Hasta fines del verano no volvió a llamarla. Durante esos meses se recluyó (lo que no es poco decir, tratándose de un hombre recluido como él) en un mundo de actividades en miniatura. La gimnasia, la lectura y más que nada las incursiones nocturnas en busca de alimentos eran todavía grandes acciones; suspendió sus paseos, dejó de interesarse por los movimientos en la casa, evitó adrede oír las conversaciones de los Blinder y puso todo su empeño en no saber nada sobre la vida de Rosa, como si quisiera olvidarla.
Estaba herido. La imagen que se había hecho de Álvaro violándola lo torturaba… El hecho de que Esteban hubiera estado a punto de salirse con la suya (quizá por segunda vez) y de que «el tipo», «el grandote», siguiera llamándola y probablemente encontrándose con ella en la calle, lo lastimaba, pero más lo lastimaba el tono con que Rosa le había hablado en su última charla, un tono seco que lo excluía a conciencia.
¿Por qué le había hablado así?
Es cierto que él no le decía dónde estaba, pero también es cierto que ella sospechaba que estaba preso y que él la llamaba y le juraba que la quería. ¿Su voz y sus promesas no le alcanzaban, no valían nada sin su presencia? ¿Por qué era capaz de amar a Cristian Castro sin haberlo visto nunca y no a él? Estaba seguro de que si Cristian Castro se le aparecía de pronto para decirle «Mantente fiel a mí durante veinte años y vendré por ti al final de mi carrera», ella le hubiera sido absolutamente fiel.
No podía hacerle preguntas claras y directas, pero ella no había dado nunca ninguna muestra de su intención de confiarle los secretos de su vida privada. En cierto sentido, lo engañaba. Decía que estaba enamorada de él, pero no le había dicho una sola palabra sobre el acoso de Álvaro, sobre la seducción de Esteban y sobre las pretensiones del «grandote». Todo lo contrario: las había esquivado prolijamente. Que él estuviera preso, como ella suponía, ¿era razón suficiente para que en apenas un puñado de meses tuviera al menos tres pretendientes, incluido un violador?
Le dolía no poder decirle que estaba viviendo con ella… Una tarde, finalmente, se dio cuenta de cuál era la causa del tono de Rosa que tanto lo había ofendido: Rosa le había hablado así porque se había ido habituando a esas charlas misteriosas con él, no porque ya no lo quisiera o no le importara. Pero entonces, justo cuando se disponía a perdonarla, haciéndole un nuevo llamado, vio por la ventana del primer piso a Rosa con Israel.
Sintió tanto odio al reconocerlo que, de no ser porque Israel llevaba puesta una de sus camisetas de rugbier, María se hubiera forzado a sí mismo a creer que no era Israel sino otra persona. La camiseta, en cierto sentido, lo agarró de los pelos y lo obligó a ver la realidad: Israel, su enemigo, aquel idiota provocador al que mucho tiempo atrás había golpeado delante de Rosa, era «el tipo», «el grandote». Su actitud, la actitud de los dos, allí parados en la puerta de la entrada de servicio, no dejaba lugar a dudas: había romance. Las sonrisas, la manera pudorosa de mirarse o de bajar la vista…
María apretó los dientes y los ojos se le llenaron de lágrimas.

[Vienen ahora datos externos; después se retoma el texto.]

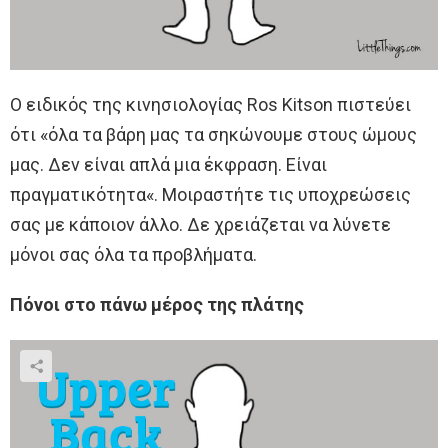
Ο ειδικός της κινησιολογίας Ros Kitson πιστεύει
ότι «όλα τα βάρη μας τα σηκώνουμε στους ώμους
μας. Δεν είναι απλά μια έκφραση. Είναι
πραγματικότητα«. Μοιραστήτε τις υποχρεώσεις
σας με κάποιον άλλο. Δε χρειάζεται να λύνετε
μόνοι σας όλα τα προβλήματα.
Πόνοι στο πάνω μέρος της πλάτης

Israel le dio a Rosa un beso en la mejilla y se apartó diciéndole algo, seguramente «Te llamo» o «Hablamos después», de acuerdo al gesto de la mano, con los dedos meñique y pulgar extendidos sobre la cara. Rosa asintió. Después cerró la puerta con llave y caminó unos metros mirando al suelo, pensativa. María quiso creer que Rosa pensaba si lo que estaba haciendo era correcto… Rosa debió haber resuelto que sí, porque de pronto se sonrió y recorrió la distancia que la separaba de la cocina con una carrerita adolescente.
Fue horrible, la peor de las traiciones. Ahora, al mismo tiempo que lo entendía todo, no lo podía creer. Decidió desaparecer, desaparecer en el interior de su propia desaparición ante Rosa. No la odiaba. Pero la relación con Israel era algo que no podría perdonarle jamás. A partir de entonces realmente se encerró. No quiso saber nada más sobre ella.
Días atrás, Rosa había echado veneno para ratas en los cuartos de la mansarda. Eran unos granos facetados, como sal gruesa azul, distribuidos en montañitas por los rincones. Él los había recogido y arrojado en la rejilla del baño un par de días después, para dar la idea de que la rata se los había comido, pero durante los días que vivió con veneno en el cuarto no había sentido nunca su olor. Ahora lo sentía. No quedaba un solo grano de veneno a la vista, pero su olor lo inundaba todo.